O terceiro e último episódio é dirigido pelo próprio roteirista Fraga. Em Júlio e o Paraíso, o mais velho dos marinheiros é abordado na rua por um grupo de moças hippies, que mendigam alguns trocados por estarem famintas. Com pena, leva o grupo para jantar em uma churrascaria, onde conta suas histórias e vivências. Acaba na casa das garotas, que resolvem “dar-lhe uma surra de boceta”, conforme uma delas diz. É o episódio com maior tempo de cenas de nudez e sexo, começando quando Júlio é chamado por uma das jovens para tomar banho, passando por uma seqüência de lesbianismo e terminando em uma maratona em que Júlio passa pela mão (e outras partes) de todas as moças. Na verdade, elas pretendem matá-lo de exaustão para ficar com seu dinheiro e saldar as dívidas de aluguel antes de serem postas na rua. Sendo assim, não largam de Júlio, se revezando sobre ele até o último suspiro. O filme termina com o corpo do marinheiro coberto por folhas de jornal, cercado de velas. Inspirado, Ody Fraga realiza uma poderosa analogia com narrativas da antiguidade clássica, com ecos das bacantes, ensandecidas adoradoras do deus Dionísio que se entregavam aos excessos do sexo e da violência.
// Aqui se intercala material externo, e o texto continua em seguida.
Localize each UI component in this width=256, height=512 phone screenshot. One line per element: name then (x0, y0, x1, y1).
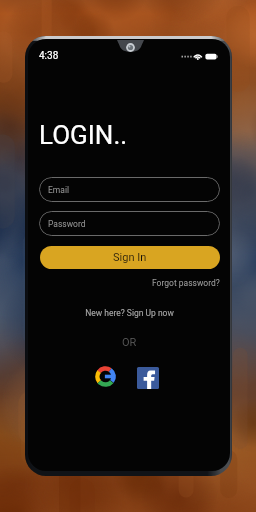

Na construção de um universo de simbolismos, Fraga se perde um pouco no falatório pseudo-filosófico do protagonista.


Mais informações sobre David Cardoso e a DaCar, na biografia elaborada por Alfredo Sternheim para a Coleção Aplauso “David Cardoso: Persistência e Paixão” (Imprensa oficial, 2004) e na “Autobiografia do Rei da Pornochanchada: David Cardoso” (Letra Livre Editora, 2006). Recomendo também meu texto sobre o Pasteleiro, capítulo do livro Cinema de Bordas 1 (Editora A Lápis, 2006).